TASK STATEMENT:
Return every entry exactly, except for any pictures.
○ ○ ○ ○
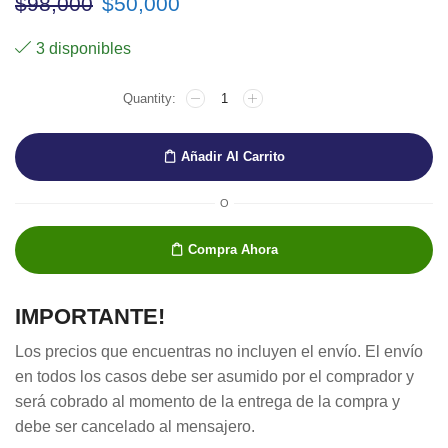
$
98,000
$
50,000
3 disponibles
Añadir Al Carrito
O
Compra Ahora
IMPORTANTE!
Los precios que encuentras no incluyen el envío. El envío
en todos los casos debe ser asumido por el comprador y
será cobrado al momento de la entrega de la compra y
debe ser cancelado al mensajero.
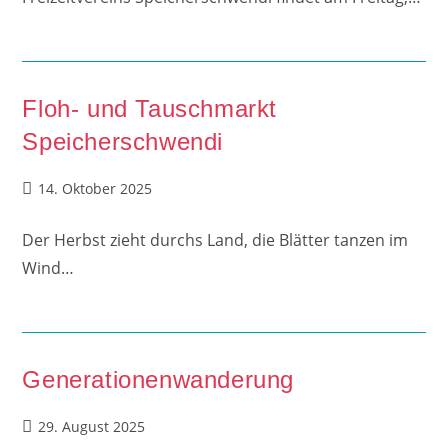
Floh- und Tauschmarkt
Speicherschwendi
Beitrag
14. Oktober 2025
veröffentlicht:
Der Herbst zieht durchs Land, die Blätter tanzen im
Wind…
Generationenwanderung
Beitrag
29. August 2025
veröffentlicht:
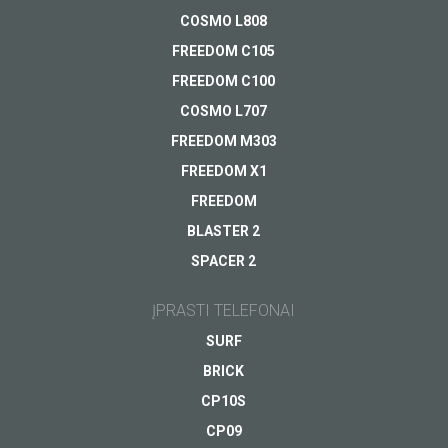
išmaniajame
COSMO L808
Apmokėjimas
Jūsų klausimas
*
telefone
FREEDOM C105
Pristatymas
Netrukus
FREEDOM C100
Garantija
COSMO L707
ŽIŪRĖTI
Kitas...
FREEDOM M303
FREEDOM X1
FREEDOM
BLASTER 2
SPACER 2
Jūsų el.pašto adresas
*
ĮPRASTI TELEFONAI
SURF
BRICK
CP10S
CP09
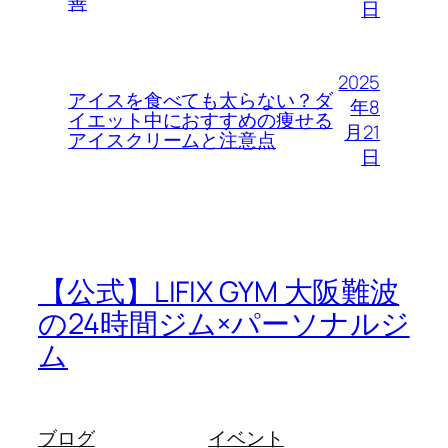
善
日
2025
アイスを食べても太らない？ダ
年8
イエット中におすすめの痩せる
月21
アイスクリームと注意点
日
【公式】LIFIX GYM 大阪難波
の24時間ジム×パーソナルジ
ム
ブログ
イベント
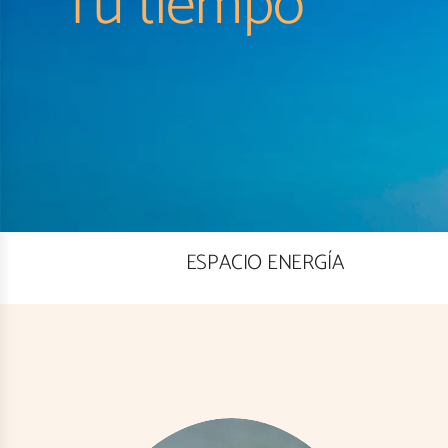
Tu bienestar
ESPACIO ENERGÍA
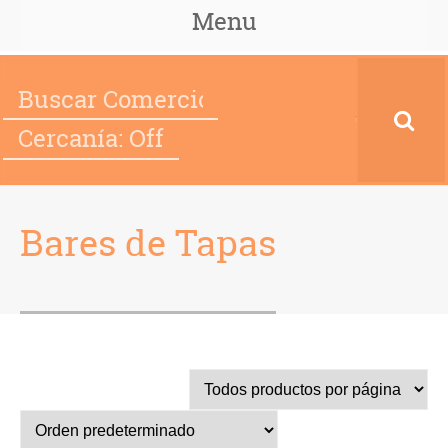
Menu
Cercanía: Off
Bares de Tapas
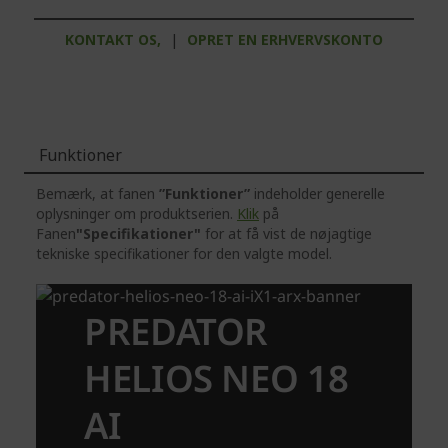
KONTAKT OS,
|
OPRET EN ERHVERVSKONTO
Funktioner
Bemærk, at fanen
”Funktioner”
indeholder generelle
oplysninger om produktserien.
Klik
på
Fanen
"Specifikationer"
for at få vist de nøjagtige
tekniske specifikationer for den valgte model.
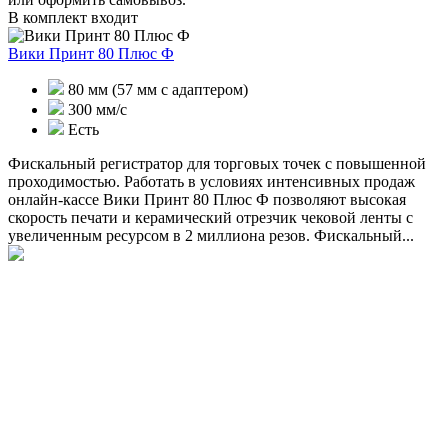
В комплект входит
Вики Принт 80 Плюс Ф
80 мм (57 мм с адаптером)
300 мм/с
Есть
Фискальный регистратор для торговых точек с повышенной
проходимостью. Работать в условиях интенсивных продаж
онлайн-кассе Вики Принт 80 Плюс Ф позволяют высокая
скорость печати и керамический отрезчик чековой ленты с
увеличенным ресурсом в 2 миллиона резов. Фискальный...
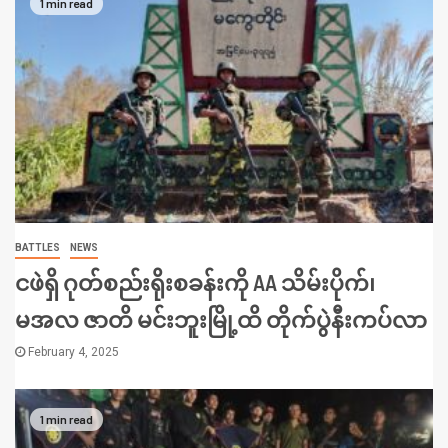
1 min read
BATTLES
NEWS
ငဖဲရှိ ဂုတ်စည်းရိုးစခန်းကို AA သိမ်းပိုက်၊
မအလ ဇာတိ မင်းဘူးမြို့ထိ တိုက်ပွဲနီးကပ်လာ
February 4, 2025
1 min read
○ ○ ○ ○
SOLUTION TO THIS PROBLEM:
$
98,000
$
50,000
3 disponibles
Añadir Al Carrito
O
Compra Ahora
IMPORTANTE!
Los precios que encuentras no incluyen el envío. El envío
en todos los casos debe ser asumido por el comprador y
será cobrado al momento de la entrega de la compra y
debe ser cancelado al mensajero.
Floh- und Tauschmarkt
Speicherschwendi
Beitrag
14. Oktober 2025
veröffentlicht:
Der Herbst zieht durchs Land, die Blätter tanzen im
Wind…
Generationenwanderung
Beitrag
29. August 2025
veröffentlicht:
išmaniajame
COSMO L808
Apmokėjimas
Jūsų klausimas
*
telefone
FREEDOM C105
Pristatymas
Netrukus
FREEDOM C100
Garantija
COSMO L707
ŽIŪRĖTI
Kitas...
FREEDOM M303
FREEDOM X1
FREEDOM
BLASTER 2
SPACER 2
Jūsų el.pašto adresas
*
ĮPRASTI TELEFONAI
SURF
BRICK
CP10S
CP09
善
日
2025
アイスを食べても太らない？ダ
年8
イエット中におすすめの痩せる
月21
アイスクリームと注意点
日
【公式】LIFIX GYM 大阪難波
の24時間ジム×パーソナルジ
ム
ブログ
イベント
Tu bienestar
ESPACIO ENERGÍA
Menu
Cercanía: Off
Bares de Tapas
KONTAKT OS,
|
OPRET EN ERHVERVSKONTO
Funktioner
Bemærk, at fanen
”Funktioner”
indeholder generelle
oplysninger om produktserien.
Klik
på
Fanen
"Specifikationer"
for at få vist de nøjagtige
tekniske specifikationer for den valgte model.
В комплект входит
Вики Принт 80 Плюс Ф
80 мм (57 мм с адаптером)
300 мм/с
Есть
Фискальный регистратор для торговых точек с повышенной
проходимостью. Работать в условиях интенсивных продаж
онлайн-кассе Вики Принт 80 Плюс Ф позволяют высокая
скорость печати и керамический отрезчик чековой ленты с
увеличенным ресурсом в 2 миллиона резов. Фискальный...
1 min read
BATTLES
NEWS
ငဖဲရှိ ဂုတ်စည်းရိုးစခန်းကို AA သိမ်းပိုက်၊
မအလ ဇာတိ မင်းဘူးမြို့ထိ တိုက်ပွဲနီးကပ်လာ
February 4, 2025
1 min read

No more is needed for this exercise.